Description
Currently there are three different failures
Set hive.cbo.returnpath.hiveop=true for all cases.
1) First case is wrong result for following query
explain select count(1), count(*), count(a), count(b), count(c), count(d), count(distinct a), count(distinct b), count(distinct c), count(distinct d), count(distinct a,b), count(distinct b,c), count(distinct c,d), count(distinct a,d), count(distinct a,c), count(distinct b,d), count(distinct a,b,c), count(distinct b,c,d), count(distinct a,c,d), count(distinct a,b,d), count(distinct a,b,c,d) from abcd;
This occurs due to a bug in HiveCalciteUtil.getExprNodes. While looking for corresponding expression for a aggregate function's argument wrong index is being used.

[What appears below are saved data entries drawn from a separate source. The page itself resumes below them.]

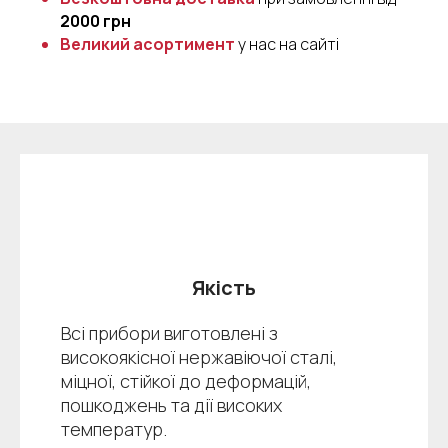
2000 грн
Великий асортимент
у нас на сайті
Якість
Всі прибори виготовлені з
високоякісної нержавіючої сталі,
міцної, стійкої до деформацій,
пошкоджень та дії високих
температур.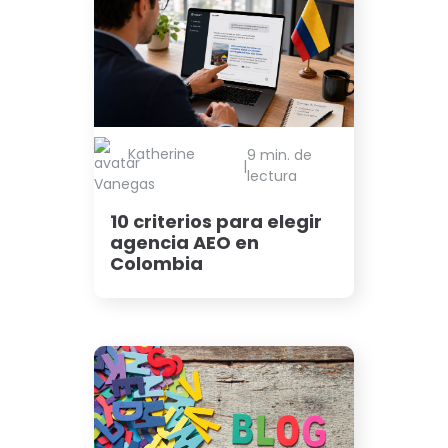
Katherine
9 min. de
|
lectura
Vanegas
10 criterios para elegir
agencia AEO en
Colombia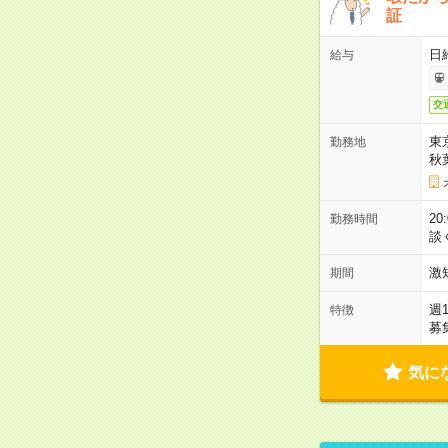
証
日
給与
交
東
勤務地
秋
2
勤務時間
談
激
期間
週
特徴
募
気に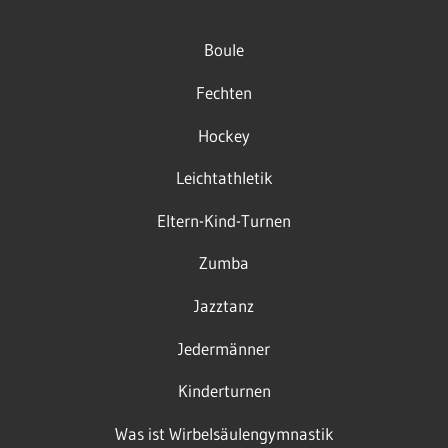
Boule
Fechten
Hockey
Leichtathletik
Eltern-Kind-Turnen
Zumba
Jazztanz
Jedermänner
Kinderturnen
Was ist Wirbelsäulengymnastik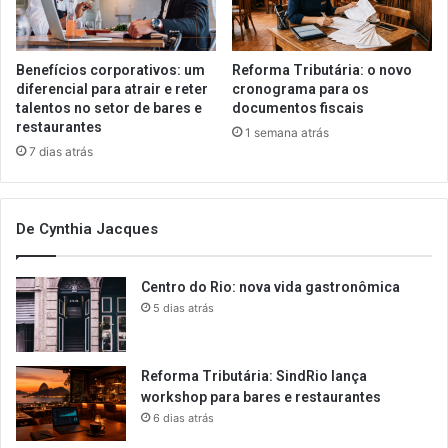
Benefícios corporativos: um
Reforma Tributária: o novo
diferencial para atrair e reter
cronograma para os
talentos no setor de bares e
documentos fiscais
restaurantes
1 semana atrás
7 dias atrás
De Cynthia Jacques
Centro do Rio: nova vida gastronômica
5 dias atrás
Reforma Tributária: SindRio lança
workshop para bares e restaurantes
6 dias atrás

2) Out of bound exception for following
set hive.map.aggr=false
explain select count(1), count(*), count(a), count(b), count(c), count(d), count(distinct a), count(distinct b), count(distinct c), count(distinct d), count(distinct a,b), count(distinct b,c), count(distinct c,d), count(distinct a,d), count(distinct a,c), count(distinct b,d), count(distinct a,b,c), count(distinct b,c,d), count(distinct a,c,d), count(distinct a,b,d), count(distinct a,b,c,d) from abcd;
The above happens while converting Calcite Aggregation to Hive's group by operator.
3) Once the above case with exception is fixed same query with hive.map.aggr=false give wrong results. Problem in this case is that while creating expression for aggregate function's argument we end up with wrong column info from underlying reduce sink operator.